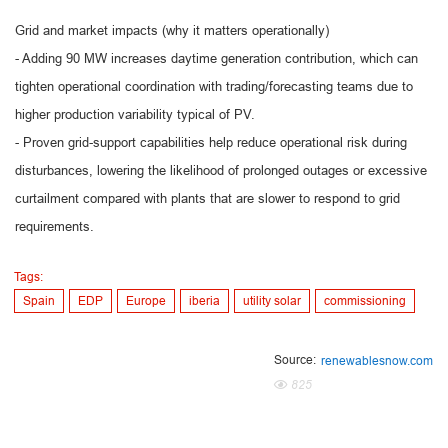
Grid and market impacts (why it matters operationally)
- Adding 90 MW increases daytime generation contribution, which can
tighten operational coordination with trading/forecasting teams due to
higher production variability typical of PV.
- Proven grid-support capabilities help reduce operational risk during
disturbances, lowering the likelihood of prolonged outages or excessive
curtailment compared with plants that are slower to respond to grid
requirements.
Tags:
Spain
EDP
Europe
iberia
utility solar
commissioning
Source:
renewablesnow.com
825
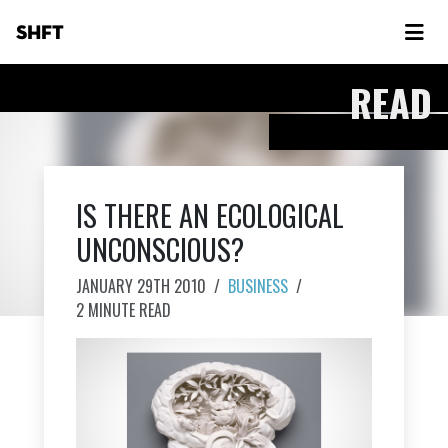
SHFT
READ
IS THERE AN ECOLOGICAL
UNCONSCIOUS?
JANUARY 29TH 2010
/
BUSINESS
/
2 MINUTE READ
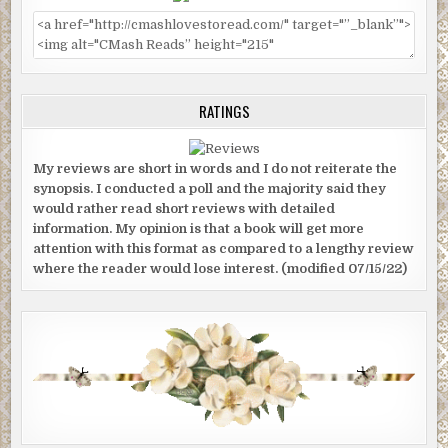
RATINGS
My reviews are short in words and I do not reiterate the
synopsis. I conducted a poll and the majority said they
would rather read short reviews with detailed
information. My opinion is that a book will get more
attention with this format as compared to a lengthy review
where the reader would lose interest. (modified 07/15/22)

...

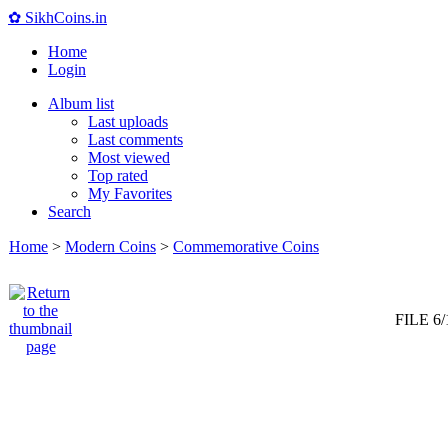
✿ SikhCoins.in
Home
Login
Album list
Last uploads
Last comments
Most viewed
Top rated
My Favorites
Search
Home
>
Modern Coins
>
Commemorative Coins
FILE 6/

#### Exercise aim:
Return exactly the part of the listing above that opens with the line containing "Grid and market" and closes with the line containing "where the reader". Pictures stay out.

#### Exercise response:
Grid and market impacts (why it matters operationally)
- Adding 90 MW increases daytime generation contribution, which can
tighten operational coordination with trading/forecasting teams due to
higher production variability typical of PV.
- Proven grid-support capabilities help reduce operational risk during
disturbances, lowering the likelihood of prolonged outages or excessive
curtailment compared with plants that are slower to respond to grid
requirements.
Tags:
Spain
EDP
Europe
iberia
utility solar
commissioning
Source:
renewablesnow.com
825
SHFT
READ
IS THERE AN ECOLOGICAL
UNCONSCIOUS?
JANUARY 29TH 2010
/
BUSINESS
/
2 MINUTE READ
RATINGS
My reviews are short in words and I do not reiterate the
synopsis. I conducted a poll and the majority said they
would rather read short reviews with detailed
information. My opinion is that a book will get more
attention with this format as compared to a lengthy review
where the reader would lose interest. (modified 07/15/22)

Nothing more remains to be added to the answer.